Siyasi, idari, dini nedenlerin yanında toprak düzeninin bozulmasının, artan dış borçların, kapitülasyonlar nedeniyle birikim sağlanıp yatırımlara gidilememesinin, sanayileşmeye geçememe, İmparatorluk yurttaşı olan hristiyan topluluklarının devlete karşı çıkmalarının, toprak kaybetmekten doğan daralmanın, bu daralma içinde devlet giderlerini karşılayamamanın, verimli toprakların kaybından kaynaklanan geçim sıkıntısının payı gibi bir çok olay Osmanlı İmparatorluğunun çöküşünü hazırlayan iç etkenler arasında yer alır. Osmanlı maliyesinde, özellikle İmparatorluğun yükselme döneminde fetihlerden sağlanan gelirlerin payı büyüktür. Her türlü yatırım bu fetihlerden alınan ganimetlerden sağlanmaktadır. Fakat İmparatorluk duraklama, sonradan gerileme dönemine girince, bu olanaklar tamamen kaybolmuş, üstelik daralmanın doğal sonucu olarak da bu topraklardan İmparatorluk sınırları içine çekilenlere toprak bulmak bir sorun haline gelmiştir. Çünkü ülke toprakları, dirlikler, sipahiler arasında bölüştürülmüş ,yeni gelenlere toprak bulmak güçleşmiştir. Devletin olağan, alışılmış gelirleri bu daralmadan dolayı azaldıkça yeni vergiler koyma ya da varolan vergileri artırma zorunluluğu doğmuştur. Vergi veren öteden beri "reaya", halktır. Vergiler arttıkça halkta hoşnutsuzluk başlamış, vergiden başka birşey düşünemeyen Devletse sipahiler üzerindeki düzenli denetimini yitirmiştir. Bu,önceleri devletin denetiminde olan sipahileri bölgelerinde birer toprak ağası haline getirmiştir. Bunlar Osmanlı devlet düzeninin, merkezi yetkinin, söz dinletirliğin sarsılmasına, giderek yok olmasına yol açmıştır. Bir devletin söz dinletirliği, yetkisi zayıfladıkça o devletin sınırları içinde yerel yetkiler belirmeye başlar. Yerel yetkilerin ortaya çıkışı ise Devleti zayıflatan, görevlerinden alıkoyan, düzeni başıbozukluğuna iten en önemli etkendir. Başlangıçta Osmanlı idaresinin bir "atıfet" olarak verdiği, tanıdığı ayrıcalıklar, kapitülasyonlar giderek İmparatorluğun tüm ticaretini, ekonomisini gelişmek zorunda olan zanaat ve sanayiini tümüyle çökertmiş, Batının sanayi devrimi ile ürettiği malların İmparatorluk kentlerinde hiçbir koşula, vergiye, gümrük uygulamasına bağlı olmaksızın satılması ülkenin ekonomisini tamamen

(28)

dışa bağımlı hale getirmiş; devlet gelirlerinin giderleri karşılayamaması dış borçlanmayı zorunlu kılmıştır.
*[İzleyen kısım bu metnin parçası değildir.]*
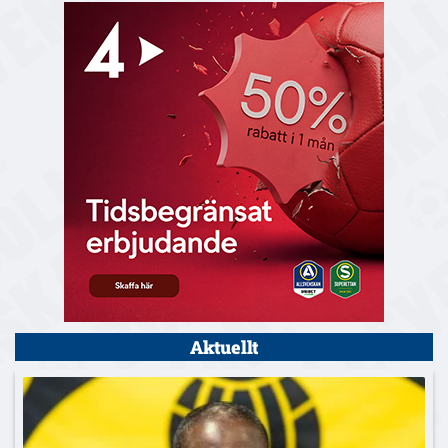
Aktuellt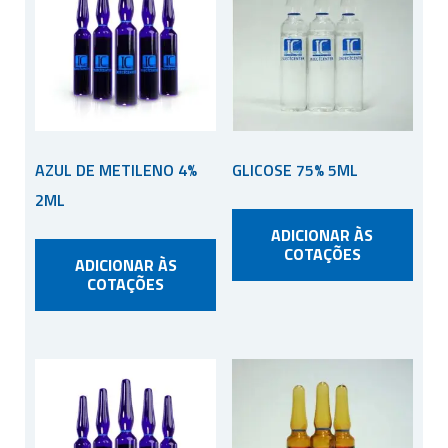
AZUL DE METILENO 4%
GLICOSE 75% 5ML
2ML
ADICIONAR ÀS
COTAÇÕES
ADICIONAR ÀS
COTAÇÕES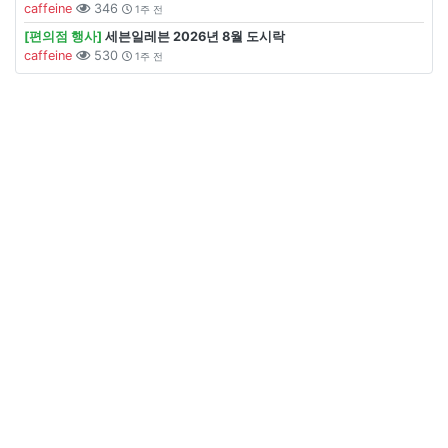
caffeine
346
1주 전
[편의점 행사]
세븐일레븐 2026년 8월 도시락
caffeine
530
1주 전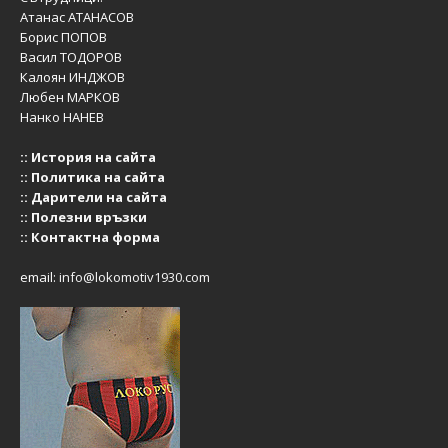
Атанас АТАНАСОВ
Борис ПОПОВ
Васил ТОДОРОВ
Калоян ИНДЖОВ
Любен МАРКОВ
Нанко НАНЕВ
::
История на сайта
::
Политика на сайта
::
Дарители на сайта
::
Полезни връзки
::
Контактна форма
email:
info@lokomotiv1930.com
Ülke sınırları içindeki Hristiyan, ayrı soydan toplumların ayaklanmaları ,ulusçuluk akımının gelişmesiyle imparatorluktan kopmaları; devlet olma çabaları yanında, müslüman fakat başka soydan toplulukların imparatorluktan ayrılmak için başka devletlerle yakınlaşma içine girmeleri, Türk halkının kötüleşen düzenden yakınması yönetimi içinden çıkılması güç sorunlarla karşı karşıya getirmiştir.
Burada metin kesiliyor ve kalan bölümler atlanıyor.